A Search Engine for Heavy Metal Reviews
The website I created is fiends.io, it is a search engine specialized for heavy metal album reviews (yes, it is very niche).
The tech stack is the same as mentioned in my previous post:
- Everything except the web frontend is implemented in Lua 5.4, including the deployment script and other helper scripts. The system is based on my tulip framework (built on top of lua-http, cqueues and luapgsql), and the lua-gumbo and neturl libraries also play important parts.
- The database is postgresql, and the message queue, scheduled tasks (cron jobs), and full-text search features are also built on postgresql.
- The Operating System is Linux (the Fedora distribution), and systemd is used to run the various processes as services (the database and web server, but also the crawler - or “bot” - that visits the websites for reviews to index, and the worker process that consumes the messages from the queues).
- The caddy web server is used in front of the actual Lua web server to handle automatic TLS certificate management and to serve static assets.
- The web frontend is very light on javascript and CSS, I used the chota CSS framework as minimal starting point and vanilla javascript for the few features that need it (no framework).
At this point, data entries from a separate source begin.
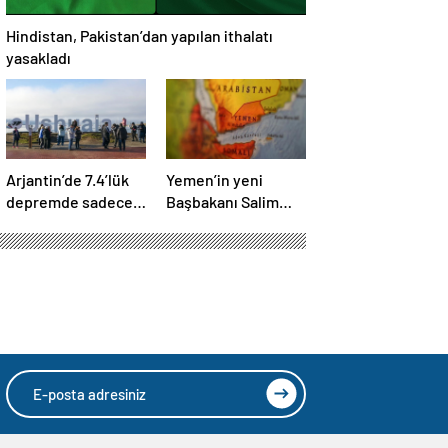
Hindistan, Pakistan’dan yapılan ithalatı
yasakladı
Arjantin’de 7.4’lük
Yemen’in yeni
depremde sadece
Başbakanı Salim
mobilyalar sallandı
Salih Bin Brik oldu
The feather icons library is used for icons, and the js-cookie library to manage the sole cookie.
The “build” step for the frontend is simply a Makefile to minify the javascript/CSS files with a helper Lua script that generates the hashes and renames the files with the corresponding hash for cache-busting purposes. It doesn’t need npm/node. Google’s PageSpeed Insights is consistently between 95-100 for both the home page and the search results page.
Development
The idea for the website came in early January 2021, and my first commit is on January 17. I must admit I’m surprised at how fast it went, given that this is a side-project - but I should mention that a) I did allocate quite a bit of personal time to it, as it was a lot of fun to work on and b) this is a domain in which I have a lot of prior experience (servers, message queues, crawling, etc.).
By February 26, a “register your email to be notified when it launches” page was live, and during that time the backend processes were hard at work indexing pages. By late March (24, I think), the site was launched.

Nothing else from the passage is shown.